Depuis des semaines, l’ensemble des personnels d’insertion et de probation est mobilisé dans tous les SPIP. Les personnels luttent et amplifient le mouvement et se sont donnés rendez-vous pour une grande manifestation nationale intersyndicale à Paris le 10 mai.
Même si le sujet du régime juridique des permissions de sortir (PS) dépasse les enjeux des personnels de la filière insertion probation, pour la CGT insertion probation, il est hors de question de se rendre à la réunion préparatoire prévue ce jour pour aller discuter d’un texte avec l’administration en faisant mine que rien ne se passe dans les SPIP ! Ce projet de décret fera d’ailleurs l’objet d’un prochain examen en Comité technique SPIP.
Pour autant, au vu de l’importance des questions que ce projet de décret recouvre il est également hors de question pour la CGT de ne pas s’exprimer sur ce sujet : sujet d’importance pour les travailleurs sociaux chargés de l’accompagnement des personnes détenues et sujet tout autant d’importance pour les personnes détenues qui, risquent de voir leurs droits restreints par un texte d’affichage politique.
Version imprimable communiqué permission de sortir
Pour rappel, le premier ministre a saisi l’occasion d’un sordide fait divers pour venir durcir les conditions d’octroi des permissions de sortir et des autorisations sous escorte, répondant ainsi à la pression de l’opinion publique. C’est donc bel et bien dans un contexte politique sensible que l’exécutif est venu réglementer sur un sujet si important. Les risques de dérives sécuritaires sont toujours grands dans un tel contexte ! La CGT le craignait déjà et l’avait dénoncé au sein d’un communiqué du Collectif Liberté Egalité Justice Communiqué CLEJ du 14 octobre 2015 : ces craintes, malheureusement, se confirment !

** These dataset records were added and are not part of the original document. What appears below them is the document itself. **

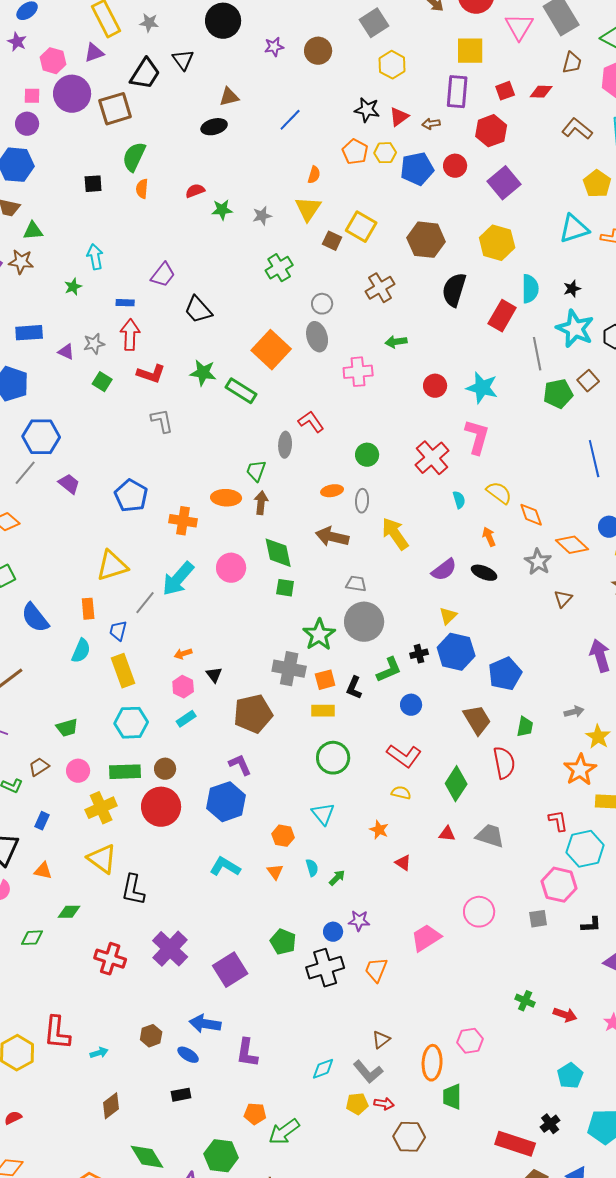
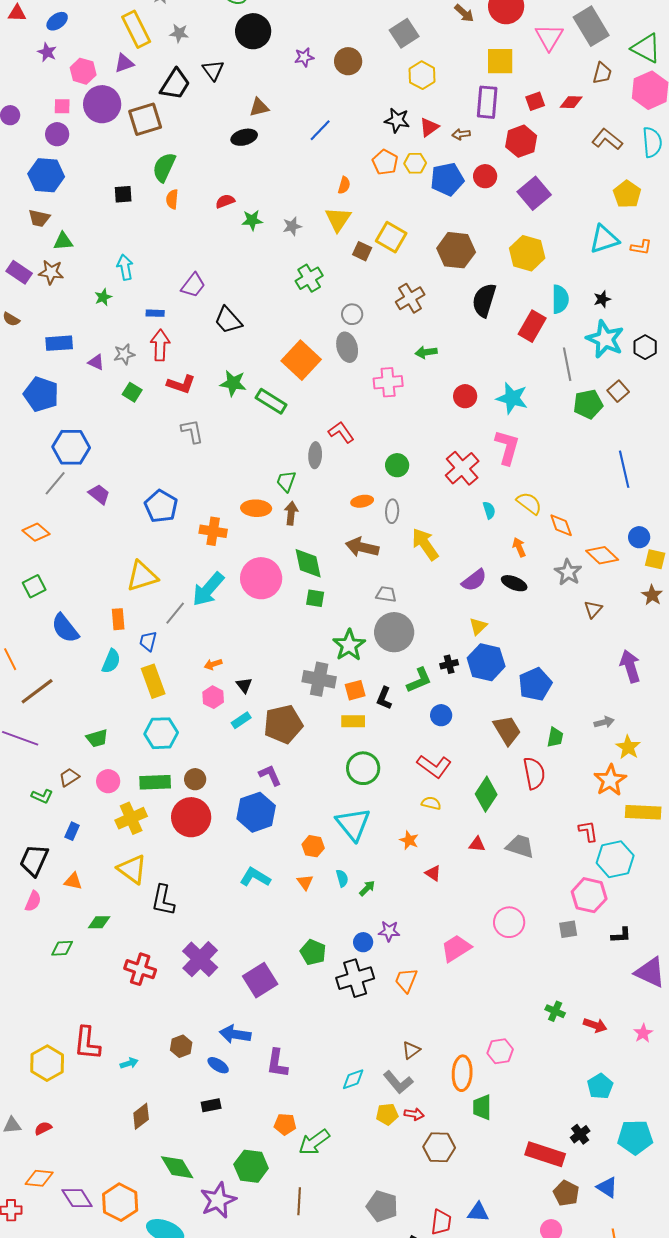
pink circle: (231, 568) -> (261, 578), size x1.4
cyan rectangle: (186, 719) -> (241, 720), moved
cyan triangle: (323, 814) -> (353, 824), size x1.5

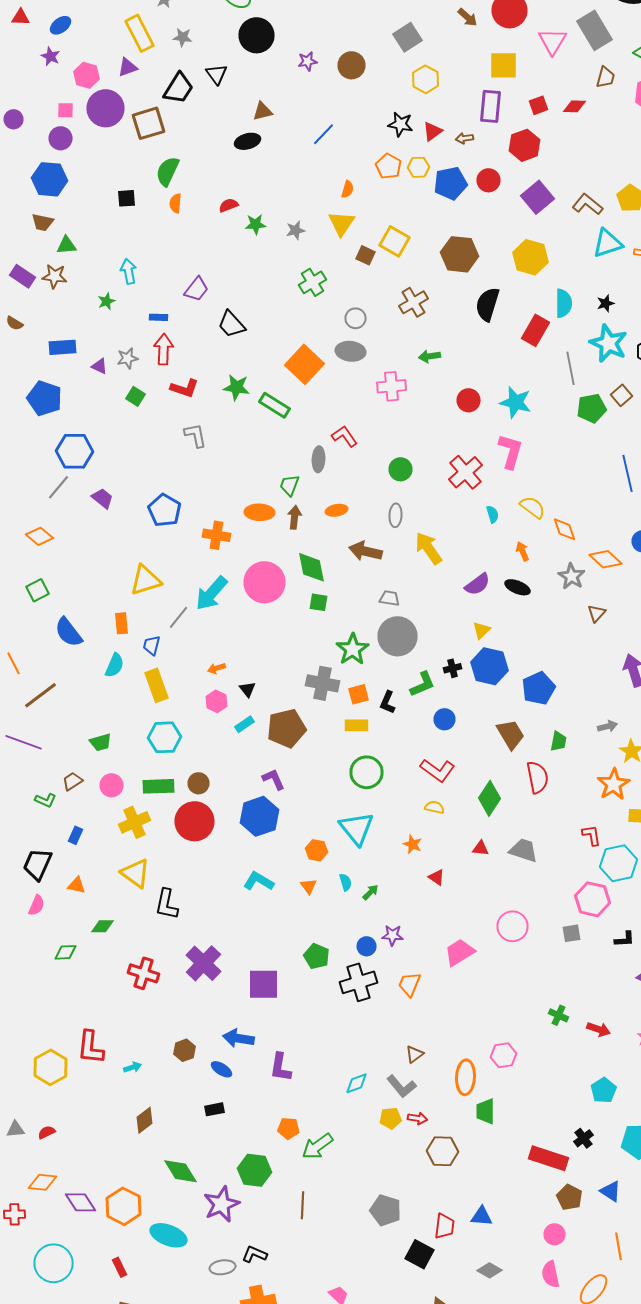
brown L-shape: (607, 139) -> (588, 204), moved
gray ellipse: (347, 347) -> (350, 351), turned -68
orange ellipse: (362, 501) -> (336, 510), moved
purple square: (260, 980) -> (264, 984), turned 32

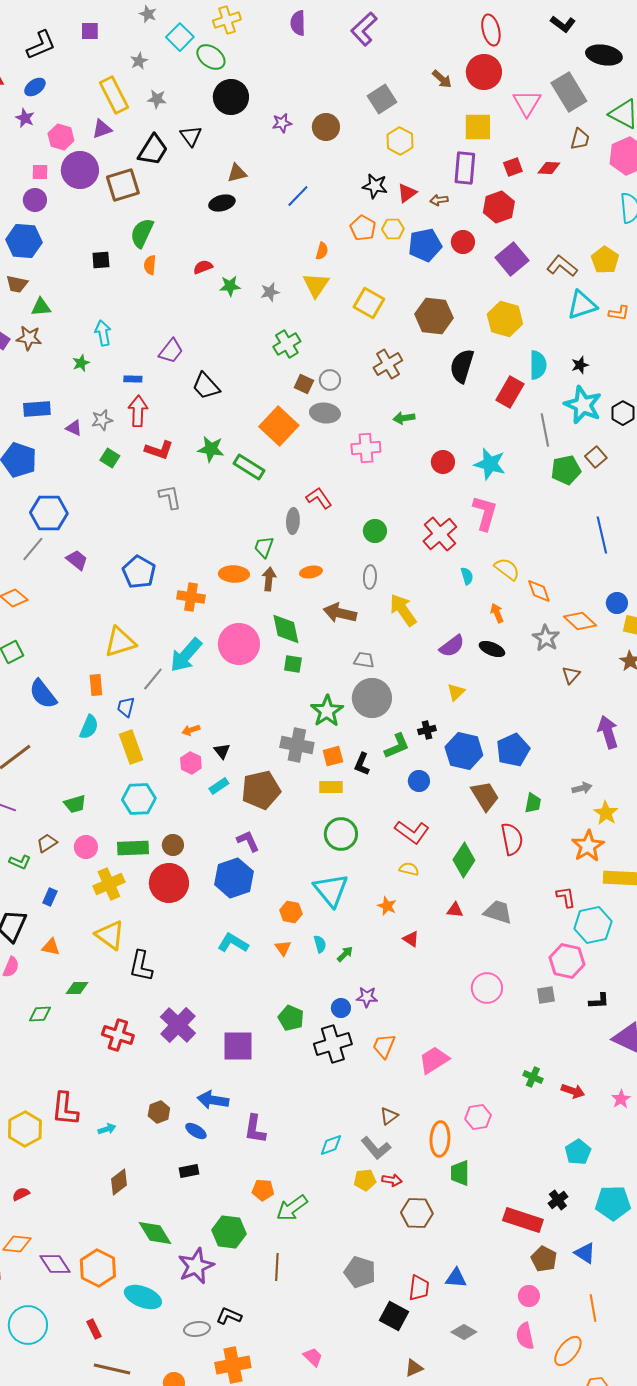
brown square: (366, 255) -> (304, 384), moved
blue hexagon: (490, 666) -> (464, 751), moved
pink trapezoid: (460, 952) -> (434, 1060), moved

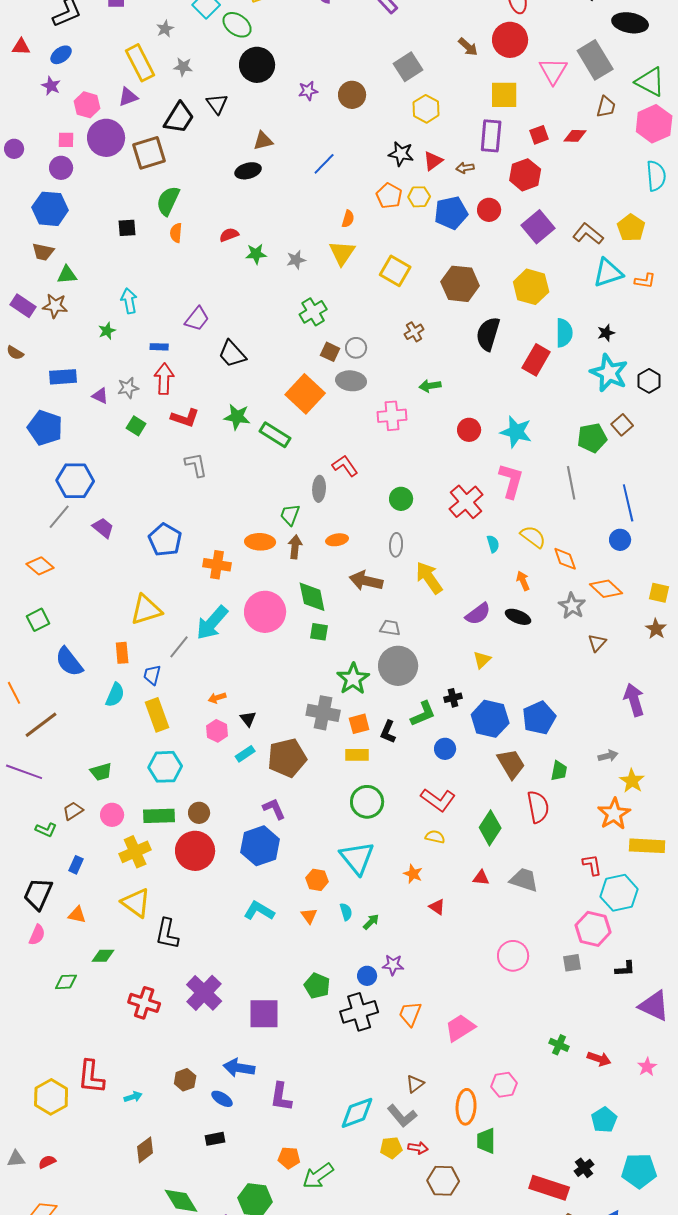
brown cross: (388, 364) -> (414, 332), size x0.7
gray line: (545, 430) -> (571, 483), moved
blue circle: (617, 603) -> (620, 540), moved
cyan diamond: (331, 1145) -> (357, 1113), size x1.5

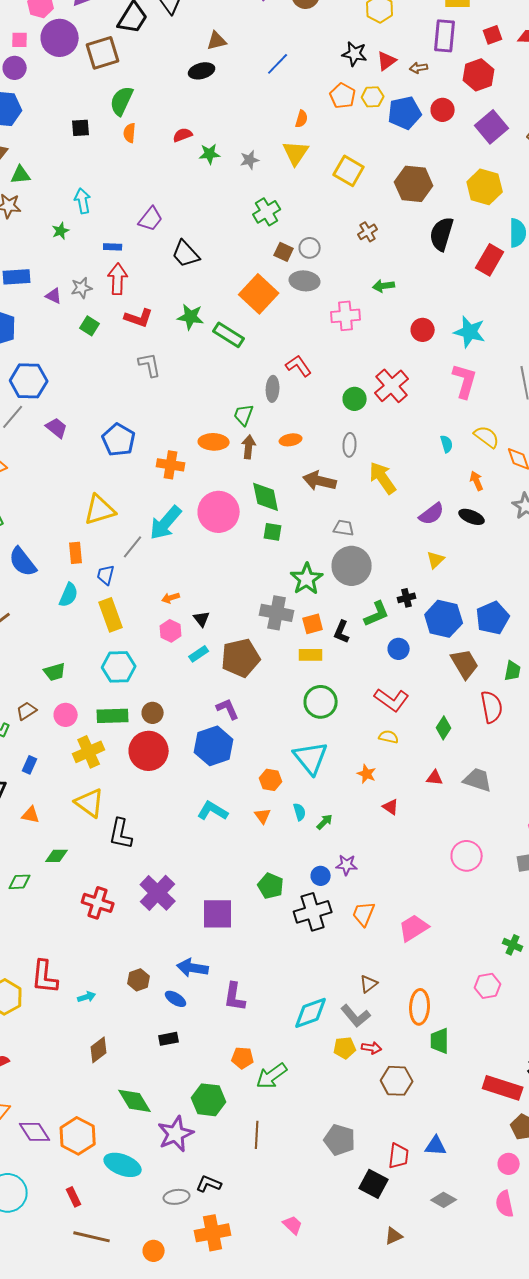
red cross: (466, 502) -> (392, 386), moved
green diamond: (490, 828) -> (444, 728), size x0.7
pink hexagon: (504, 1085) -> (488, 986), moved

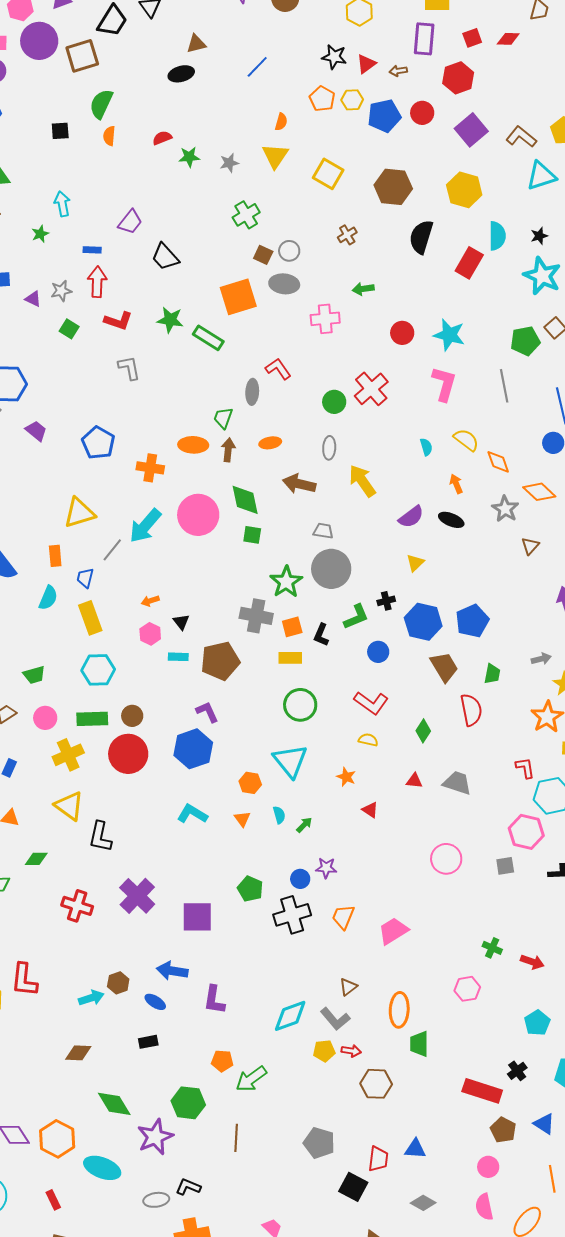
orange square: (259, 294) -> (238, 297), turned 30
cyan rectangle: (199, 654) -> (178, 657), turned 36
cyan arrow: (87, 997) -> (91, 998), moved, size x1.4
brown diamond: (99, 1050) -> (78, 1053), turned 40

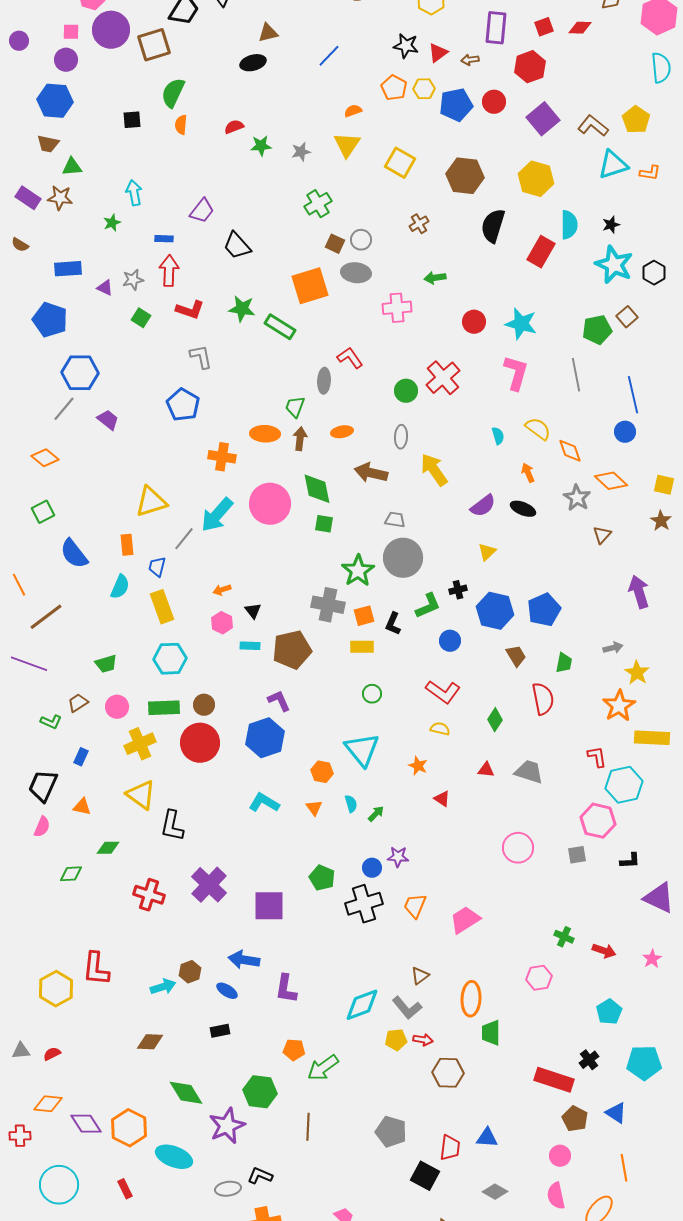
orange semicircle: (281, 122) -> (353, 111), turned -126
blue pentagon: (98, 443) -> (183, 405), moved
brown trapezoid: (444, 667) -> (516, 656), size x0.7
green circle: (300, 705) -> (372, 694), size x0.6

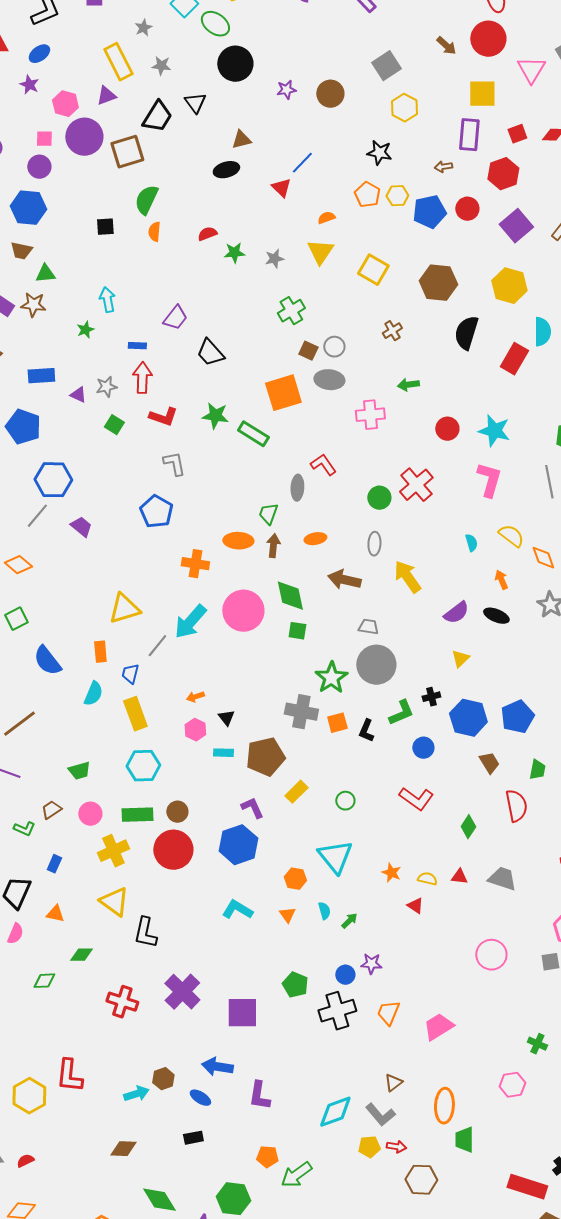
red triangle: (438, 53) -> (281, 188), moved, turned -40
yellow rectangle: (362, 647) -> (296, 792), moved, turned -45
yellow semicircle: (440, 729) -> (427, 879), moved

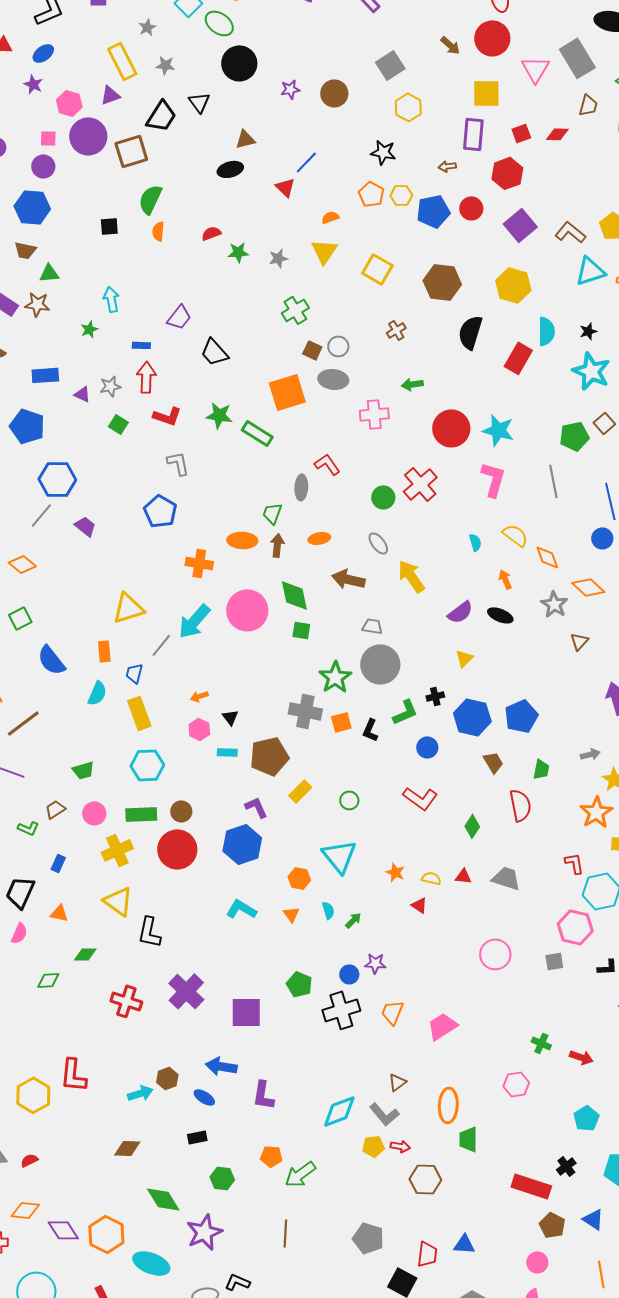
red circle: (447, 429) -> (451, 428), size x1.6
gray ellipse: (374, 544) -> (378, 543), turned -40
green hexagon: (233, 1199) -> (222, 1178), moved, size x0.7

Certes, la CGT ne peut que saluer une volonté de simplifier et de rendre plus lisible un régime juridique éparpillé aux contours parfois imprécis. Encore faut-il que cette volonté n’en cache pas une autre : une volonté, beaucoup inquiétante de restriction des droits des personnes détenues.
Une première version du projet de décret, bien plus restrictive, avait été présentée en janvier 2016 qui a été finalement retirée rapidement de l’ordre du jour, pour une raison inconnue ! Texte non finalisé ? Texte incohérent ? Texte trop répressif ? Nous ne le savons pas ! Ce qui est certain, c’est que l’administration présente désormais une version plus claire, rendant plus lisible le régime des permissions de sortir. Pour autant, la CGT insertion probation reste vigilante sur plusieurs points et dénonce fermement certains travers de ce projet de texte.
Pour aller plus loin : l’analyse de la CGT améliorations / dérives
Des améliorations notables :
- Dans la quasi-totalité du projet de texte, il est désormais précisé qu’il s’agit de personnes détenues ou personnes condamnées alors que ces personnes étaient auparavant désignées comme « détenus » ou « condamnés ». La CGT insertion probation salue cette avancée symbolique qui permet de remettre de la dignité là où il y en déjà si peu ! Il faudrait aller plus loin et effectuer ces modifications dans l’ensemble du Code de procédure pénale !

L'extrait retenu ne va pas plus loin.